Beyond Bare-Bones CI/CD: Refining the Developer Experience

Driven by Code
Driven by Code
Published in
10 min readJun 17, 2019

By: Kyler Stole

In our previous CI/CD and Spacepods posts we gave a high-level overview of our process and tools respectively. In this post we dive into more details of how Spacepods is utilized to enable and orchestrate CI/CD at TrueCar.

As a process, continuous integration/continuous deployment (CI/CD) is meant to ease the effort a developer needs to put into shipping code by removing manual steps. Developing sturdy, automated tests is key to that, but not the only requirement. A great process provides developers with the tools they need to keep things moving, exactly when they need them. As we pieced together our CI and CD workflows, we had to examine how users interact with the tools to deliver an intuitive, dev-friendly system. The investment we put into refining our CI/CD process gives developers better insight and allows us to ship code — from the smallest of bug fixes to the largest feature or refactor — with the utmost speed.

Foot on the Pedal: Continuous Integration

Continuous integration is the more user-focused of the two CI/CD components. The goal is to get code merged to the default branch expediently, and that happens by integrating with the development experience in such a way that the developer never has to struggle through something that could be automated. Our main developer interface into CI is GitHub, where we create Pull Requests (PRs), perform code reviews, and display results from the numerous automated checks that form the backbone of CI.

Keep the Gears Moving

Unlike the CD flow, which is mostly sequential, the CI flow involves a lot of interdependent pieces that run in parallel. In GitHub, devs can open or close PRs; add commits, labels, and comments; or edit PR information whenever they want. Our CI system is constantly reacting to changes in the PR while coordinating various components outside of GitHub like our build system. Showing correct values for each CI check is vital because a failure will delay merging and we want to avoid manual intervention as much as possible.

Messaging is Key

Our repos include checks for code style and quality, automated unit tests, and automated integration tests. Automated checks are great, but messaging that quickly conveys the intent and status of those checks is even better. The effort we put into refining the messaging around these checks to make them as precise as possible allows devs to extract the most value from this feature. Details links are also extremely useful for quickly accessing log messages or results pages for each check.

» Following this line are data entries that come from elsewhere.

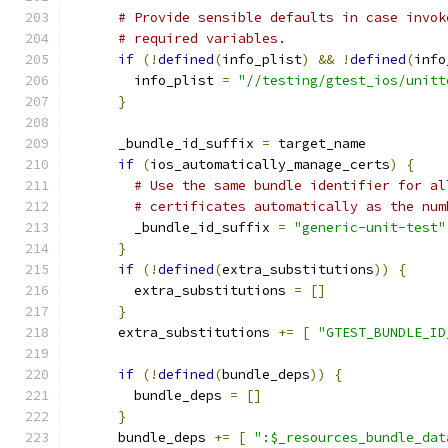
# Provide sensible defaults in case invok
# required variables.
if
(!
defined
(
info_plist
)
&&
!
defined
(
info
        info_plist 
=
"//testing/gtest_ios/unitt
}
      _bundle_id_suffix 
=
 target_name
if
(
ios_automatically_manage_certs
)
{
# Use the same bundle identifier for al
# certificates automatically as the num
        _bundle_id_suffix 
=
"generic-unit-test"
}
if
(!
defined
(
extra_substitutions
))
{
        extra_substitutions 
=
[]
}
      extra_substitutions 
+=
[
"GTEST_BUNDLE_ID
if
(!
defined
(
bundle_deps
))
{
        bundle_deps 
=
[]
}
      bundle_deps 
+=
[
":$_resources_bundle_dat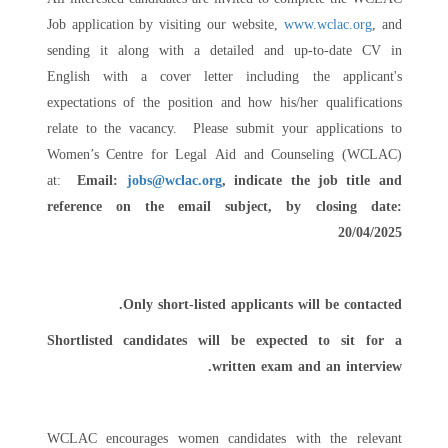
Job application by visiting our website,
www.wclac.org
, and
sending it along with a detailed and up-to-date CV in
English with a cover letter including the applicant's
expectations of the position and how his/her qualifications
relate to the vacancy. Please submit your applications to
Women’s Centre for Legal Aid and Counseling (WCLAC)
at:
Email:
jobs@wclac.org
, indicate the job title and
reference on the email subject,
by closing date:
20/04/2025
Only short-listed applicants will be contacted.
Shortlisted candidates will be expected to sit for a
written exam and an interview.
WCLAC encourages women candidates with the relevant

Let’s break those down a bit…

Title Check CI

This validates the title of the PR. We parse it for a Jira ticket number and enforce that the number connects to a ticket in our Jira board. This is the simplest of all our checks, but it ensures that any work is tracked through our issue tracking software.

Build CI

This waits for the latest version of the PR’s branch to be built as a Docker container image. The image is uploaded to our internal build management and deployment tool, Spacepods, where it becomes a new version of the app. The version is assigned a build number, at which point it can be used in deployments. As new commits are added to the PR, additional builds kick off, which will all end up in Spacepods.

Pod CI

This is where Spacepods really shines in the CI process. When a build is available, it automatically deploys the build to AWS along with dependencies, such as backend APIs for frontend apps, and databases for backend apps. The collection of provisioned resources is encapsulated in a Spacepods abstraction called a Pod. As new builds become available in Spacepods, the Pod is updated with the latest version of code and the CI messaging changes to reflect that.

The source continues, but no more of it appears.